Un amigo mío, que estudia un máster, apareció el otro día por la oficina (nuestra redacción) encorbatado y trajeado a primera hora de la mañana, con la necesidad de hacer muchas fotocopias en color. Lo miré atónito.

—Hoy presentamos el proyecto del máster.

— ¿Y?

—Hombre, es un máster de negocios y quieren que nos vistamos así para que aprendamos a vender un proyecto, como si lo hiciéramos ante cualquier cliente.

Yo seguía atónito. Él lo notaba. Todavía lo estoy.

—Yo lo entiendo —continúa— tenemos que hacerlo como si fuera de verdad. Lo que no entiendo es que nos hagan imprimir la presentación en fotocopias en color a cada equipo. Nos cuesta 300 euros, para tirarla luego a la basura.

Yo también he trabajado en empresas en las que las formas eran lo fundamental. En las que los jefes exigen presentaciones cuidadísimas, decoradísimas, que obligan a perder mucho tiempo. Empresas en las que los jefes exigen «a sus subordinados» que los traten como clientes exquisitos. Donde se obliga a perder mucho tiempo en tener contento al jefe. Esa misma exigencia se traslada a los proveedores, que deben gastar tiempo y dinero en presentaciones deslumbrantes si quieren conseguir negocios y contratos.

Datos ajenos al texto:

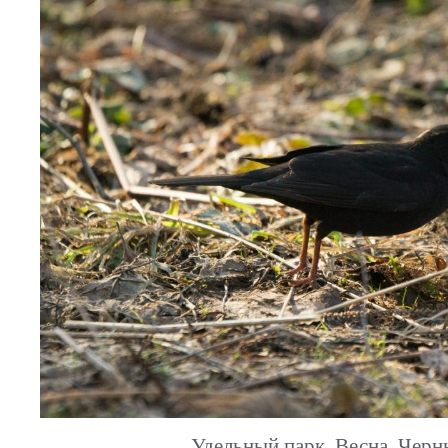
Удельный парк. Весна. Черн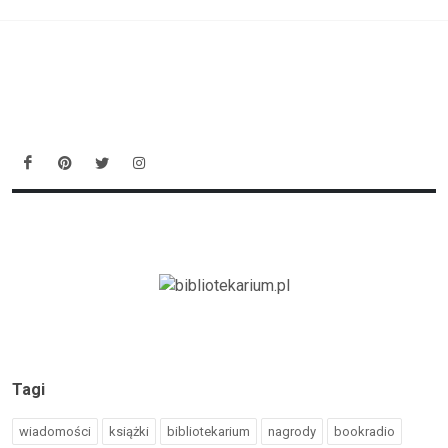
Tagi
wiadomości
książki
bibliotekarium
nagrody
bookradio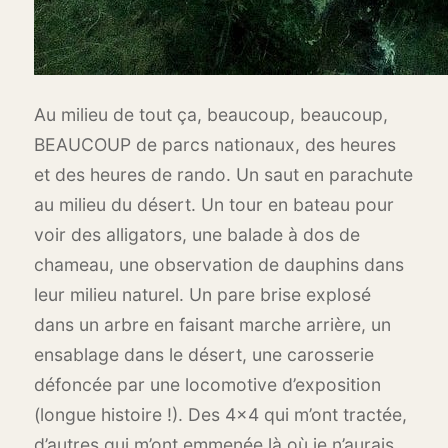
Au milieu de tout ça, beaucoup, beaucoup,
BEAUCOUP de parcs nationaux, des heures
et des heures de rando. Un saut en parachute
au milieu du désert. Un tour en bateau pour
voir des alligators, une balade à dos de
chameau, une observation de dauphins dans
leur milieu naturel. Un pare brise explosé
dans un arbre en faisant marche arrière, un
ensablage dans le désert, une carosserie
défoncée par une locomotive d’exposition
(longue histoire !). Des 4x4 qui m’ont tractée,
d’autres qui m’ont emmenée là où je n’aurais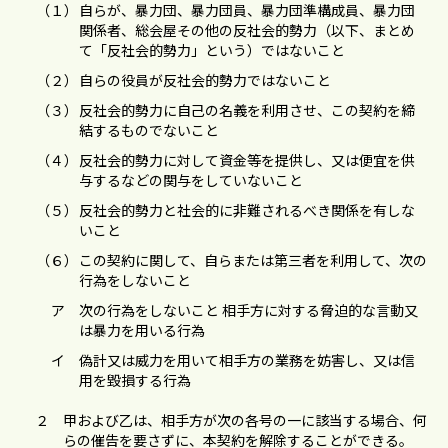
（１）
⾃らが、暴⼒団、暴⼒団員、暴⼒団準構成員、暴⼒団
関係者、総会屋その他の反社会的勢⼒（以下、まとめ
て「反社会的勢⼒」という）ではないこと
（２）
⾃らの役員が反社会的勢⼒ではないこと
（３）
反社会的勢⼒に⾃⼰の名義を利⽤させ、この契約を締
結するものでないこと
（４）
反社会的勢⼒に対して資⾦等を提供し、⼜は便宜を供
与するなどの関与をしていないこと
（５）
反社会的勢⼒と社会的に⾮難されるべき関係を有しな
いこと
（６）
この契約に関して、自らまたは第三者を利用して、次の
行為をしないこと
ア
次の⾏為をしないこと 相⼿⽅に対する脅迫的な⾔動⼜
は暴⼒を⽤いる⾏為
イ
偽計⼜は威⼒を⽤いて相⼿⽅の業務を妨害し、⼜は信
⽤を毀損する⾏為
２
甲および⼄は、相⼿⽅が次の各号の⼀に該当する場合、何
らの催告を要さずに、本契約を解除することができる。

«Como soy el jefe, o el cliente, me tienen que hacer la pelota, tienen que conseguir que me sienta importante», parecen pensar. Sea proveedor o empleado, todo el tiempo y el gasto dedicado a lo accesorio afecta a la cuenta de resultados de la empresa que paga ese tiempo. Los proveedores te cobran las tonterías y los trabajadores de tu misma empresa también.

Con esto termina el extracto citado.